Segmentation: Specialized Providers vs Specialized “Application-Layer Engines”
Yes—there are real segments emerging: coding, personal info management, health, and more.
But the more important question is where specialization will live:
Path A: Specialized model providers dominate each segment
“Best model for coding.” “Best model for health.” “Best model for XYZ.”
Path B: Commodity base models + specialized implementations on top
Fine-tunes, adapters, retrieval, tool-use, memory, evals—packaged as product capabilities. In applications.
Path B is the historical match.
The winning move is applications standardize how they connect to intelligence, and the model selection becomes invisible plumbing.
That’s the interoperability point—and it’s where network effects quietly return.

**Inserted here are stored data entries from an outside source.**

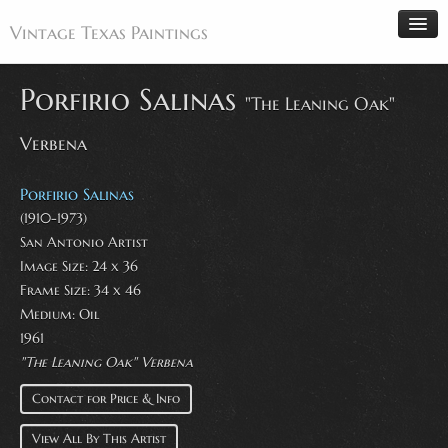
Vintage Texas Paintings
Porfirio Salinas
"The Leaning Oak"
Verbena
Home
Paintings
Porfirio Salinas
Artists
(1910-1973)
San Antonio Artist
Antiques
Image Size: 24 x 36
Makers
Frame Size: 34 x 46
Events
Medium: Oil
1961
About
"The Leaning Oak" Verbena
Wanted
Contact for Price & Info
Contact
View All By This Artist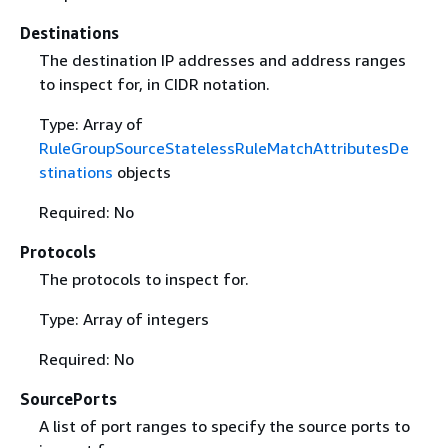
Destinations
The destination IP addresses and address ranges
to inspect for, in CIDR notation.
Type: Array of
RuleGroupSourceStatelessRuleMatchAttributesDe
stinations
objects
Required: No
Protocols
The protocols to inspect for.
Type: Array of integers
Required: No
SourcePorts
A list of port ranges to specify the source ports to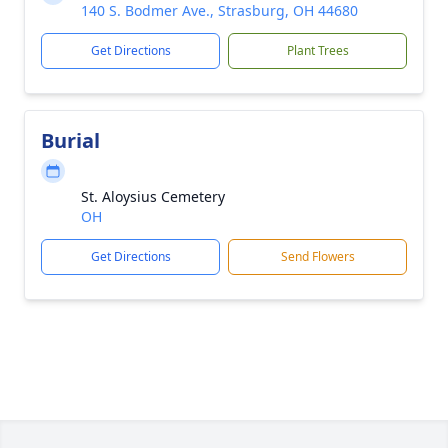
140 S. Bodmer Ave., Strasburg, OH 44680
Get Directions
Plant Trees
Burial
St. Aloysius Cemetery
OH
Get Directions
Send Flowers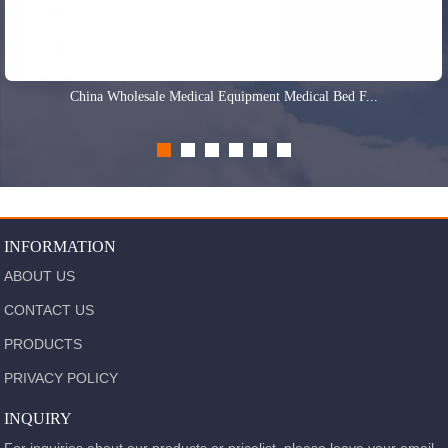
China Wholesale Medical Equipment Medical Bed F...
INFORMATION
ABOUT US
CONTACT US
PRODUCTS
PRIVACY POLICY
INQUIRY
For inquiries about our products or pricelist, please leave your email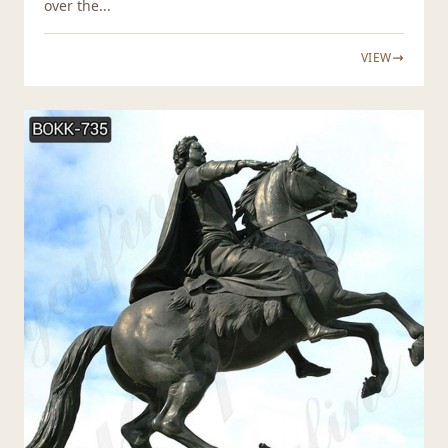
over the...
VIEW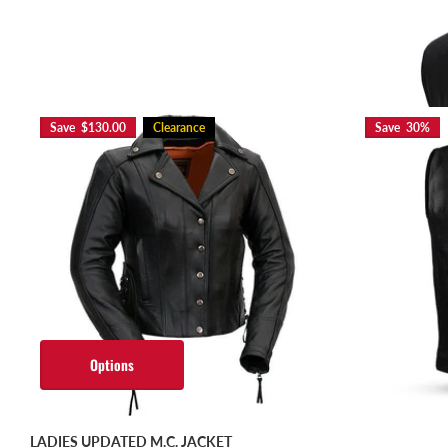
Option
Save $130.00
Clearance
Save 30%
Options
LADIES UPDATED M.C. JACKET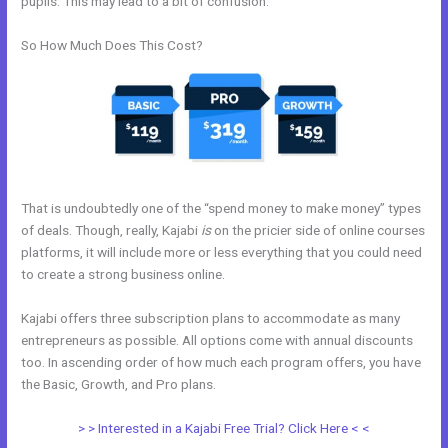
pupils. This may lead to a bit of confusion.
So How Much Does This Cost?
That is undoubtedly one of the “spend money to make money” types
of deals. Though, really, Kajabi
is
on the pricier side of online courses
platforms, it will include more or less everything that you could need
to create a strong business online.
Kajabi offers three subscription plans to accommodate as many
entrepreneurs as possible. All options come with annual discounts
too. In ascending order of how much each program offers, you have
the Basic, Growth, and Pro plans.
Kajabi Alternative WordPress
> > Interested in a Kajabi Free Trial? Click Here < <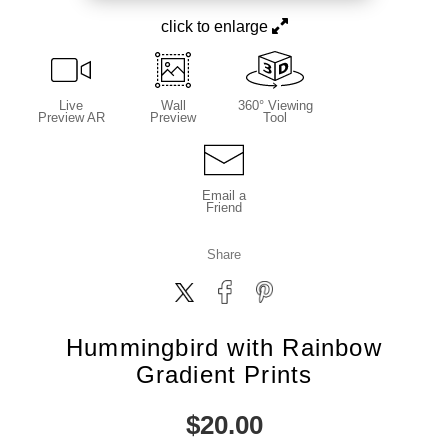
click to enlarge
Live
Wall
360° Viewing
Preview AR
Preview
Tool
Email a
Friend
Share
Hummingbird with Rainbow
Gradient Prints
$
20.00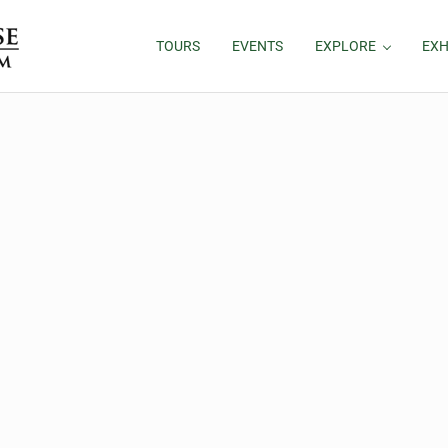
TOURS
EVENTS
EXPLORE
EXH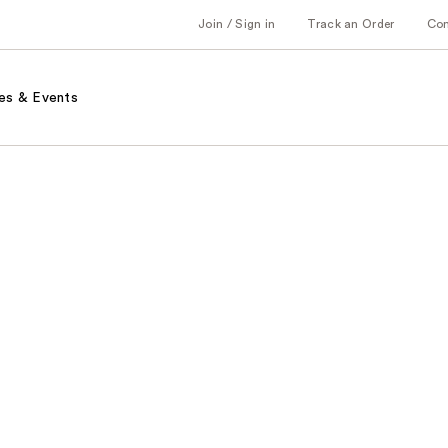
Join / Sign in
Track an Order
Co
es & Events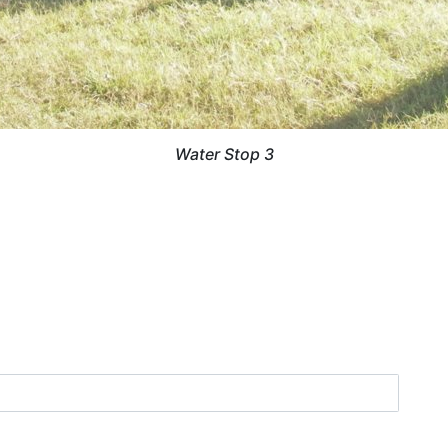
Water Stop 3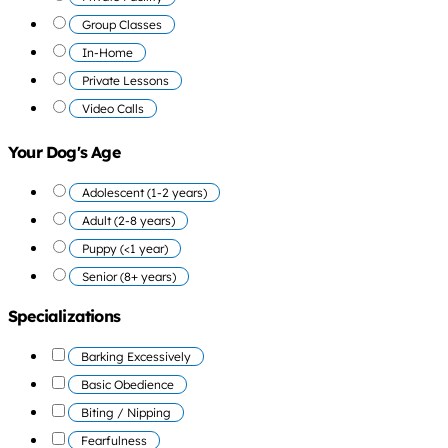
Group Classes
In-Home
Private Lessons
Video Calls
Your Dog's Age
Adolescent (1-2 years)
Adult (2-8 years)
Puppy (<1 year)
Senior (8+ years)
Specializations
Barking Excessively
Basic Obedience
Biting / Nipping
Fearfulness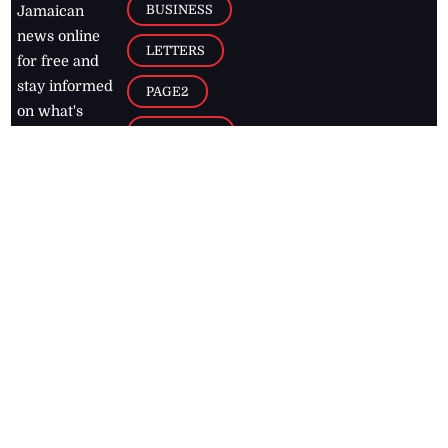
BUSINESS
Jamaican
news online
LETTERS
for free and
stay informed
PAGE2
on what's
FOOTBALL
happening in
the
Caribbean
Jamaica Observer,
2026
© All
Rights Reserved
Home
Contact Us
RSS Feeds
Feedback
Privacy Policy
Editorial Code of
Conduct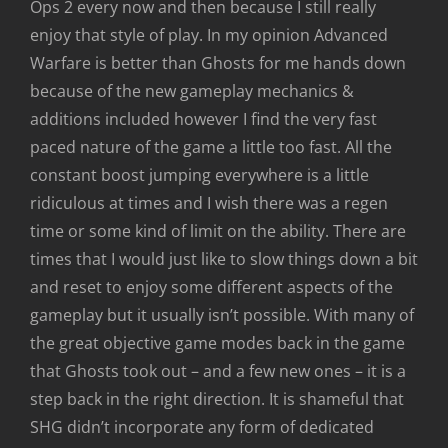
Ops 2 every now and then because I still really
enjoy that style of play. In my opinion Advanced
Warfare is better than Ghosts for me hands down
because of the new gameplay mechanics &
additions included however I find the very fast
paced nature of the game a little too fast. All the
constant boost jumping everywhere is a little
ridiculous at times and I wish there was a regen
time or some kind of limit on the ability. There are
times that I would just like to slow things down a bit
and reset to enjoy some different aspects of the
gameplay but it usually isn’t possible. With many of
the great objective game modes back in the game
that Ghosts took out – and a few new ones – it is a
step back in the right direction. It is shameful that
SHG didn’t incorporate any form of dedicated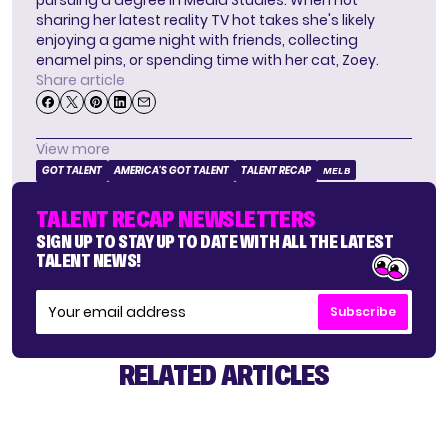
pursuing a degree in Media Studies. When not
sharing her latest reality TV hot takes she's likely
enjoying a game night with friends, collecting
enamel pins, or spending time with her cat, Zoey.
Share article
View more
GOT TALENT
AMERICA'S GOT TALENT
TALENT RECAP
MEL B
TALENT RECAP NEWSLETTERS
SIGN UP TO STAY UP TO DATE WITH ALL THE LATEST
TALENT NEWS!
Subscribe
RELATED ARTICLES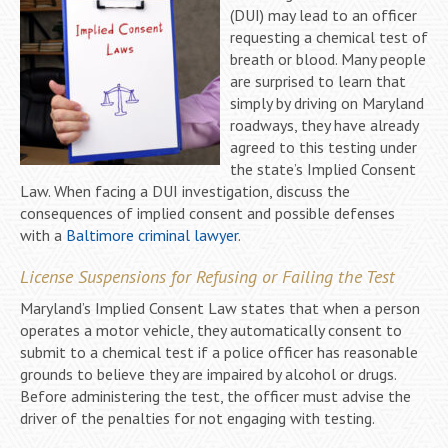
(DUI) may lead to an officer
requesting a chemical test of
breath or blood. Many people
are surprised to learn that
simply by driving on Maryland
roadways, they have already
agreed to this testing under
the state’s Implied Consent
Law. When facing a DUI investigation, discuss the
consequences of implied consent and possible defenses
with a
Baltimore criminal lawyer
.
License Suspensions for Refusing or Failing the Test
Maryland’s Implied Consent Law states that when a person
operates a motor vehicle, they automatically consent to
submit to a chemical test if a police officer has reasonable
grounds to believe they are impaired by alcohol or drugs.
Before administering the test, the officer must advise the
driver of the penalties for not engaging with testing.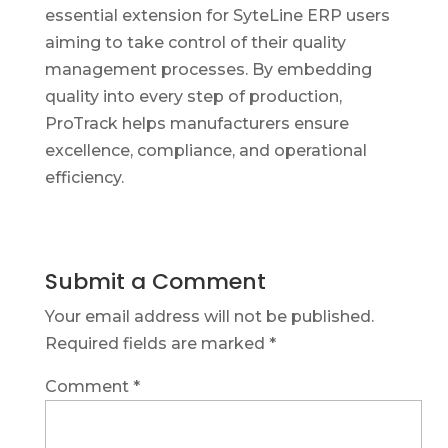
essential extension for SyteLine ERP users
aiming to take control of their quality
management processes. By embedding
quality into every step of production,
ProTrack helps manufacturers ensure
excellence, compliance, and operational
efficiency.
Submit a Comment
Your email address will not be published.
Required fields are marked
*
Comment
*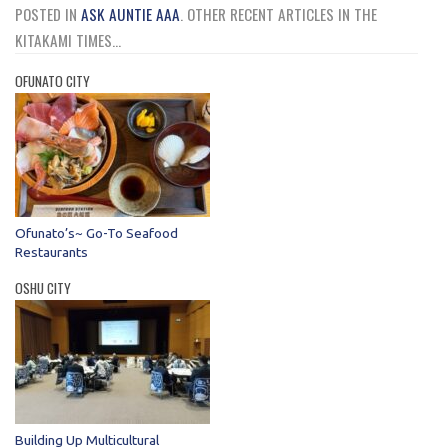
POSTED IN
ASK AUNTIE AAA
.
OTHER RECENT ARTICLES IN THE
KITAKAMI TIMES...
OFUNATO CITY
Ofunato’s~ Go-To Seafood
Restaurants
OSHU CITY
Building Up Multicultural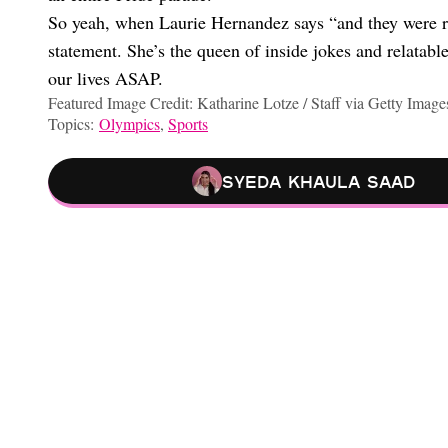
So yeah, when Laurie Hernandez says “and they were r
statement. She’s the queen of inside jokes and relatabl
our lives ASAP.
Featured Image Credit: Katharine Lotze / Staff via Getty Image
Topics:
Olympics
,
Sports
Syeda Khaula Saad
Cheating Confessions, Pierogi Plushies, And More Highlights O
The $15 Fashion Trend I’m Expecting To Change My Life This W
What I’m Wearing To Thanksgiving To Keep Everyone From As
I Asked Astrologists Why My Saturn Return Is Fucking Up My Lif
Choose your content: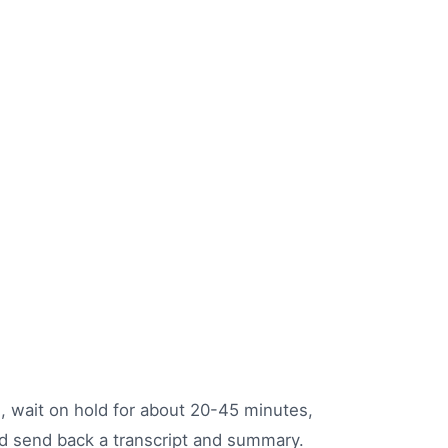
s, wait on hold for about 20-45 minutes,
and send back a transcript and summary.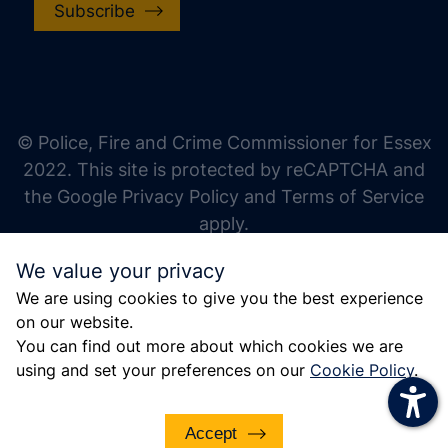
Subscribe
increase text size
decrease text size
increase text spacing
© Police, Fire and Crime Commissioner for Essex
decrease text spacing
2022. This site is protected by reCAPTCHA and
increase line height
the Google Privacy Policy and Terms of Service
apply.
decrease line height
We value your privacy
invert colors
We are using cookies to give you the best experience
gray hues
on our website.
big cursor
You can find out more about which cookies we are
using and set your preferences on our
Cookie Policy
.
reading guide
underline links
Accept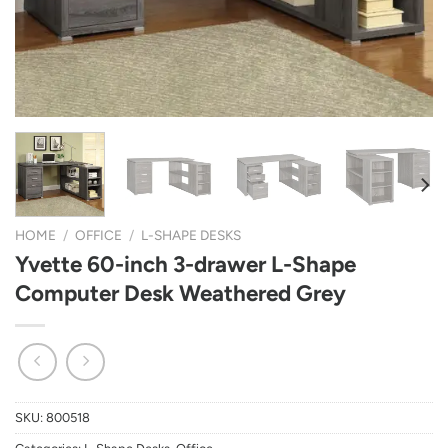
HOME
/
OFFICE
/
L-SHAPE DESKS
Yvette 60-inch 3-drawer L-Shape
Computer Desk Weathered Grey
SKU:
800518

Network Effects: TCP/IP Interoperated with Networks. LLMs Interoperate with Tools.
TCP/IP’s network effect was obvious: the value came from being able to talk to other networks.
LLMs don’t inherently need to “talk” to other LLMs. They compete on capability.
So where’s the network effect?
It moves up one layer.
That’s why protocols like Model Context Protocol (MCP) matter: they standardize how AI systems connect so developers don’t rebuild bespoke, model specific integrations.
Once connectivity is ubiquitous, the LLMs start to disappear.
Phase 1: Value = Plumbing (TCP/IP stacks | LLM providers)
Phase 2: Value = Interfaces (Winsock | MCP)
Phase 3: Value = Outcomes (Connectivity | Apps & Agents)
The Pattern Is Undefeated
Every platform shift starts the same way:
We monetize the complexity.
Then we standardize the plumbing.
Then we forget it was ever hard.
TCP/IP stacks were once a market category. Now they’re invisible.
LLMs are in their stack-wars era.
The winners won’t be the companies with the prettiest model demo…or even the best model. They’ll be the ones who make magical apps and let you forget the model exists.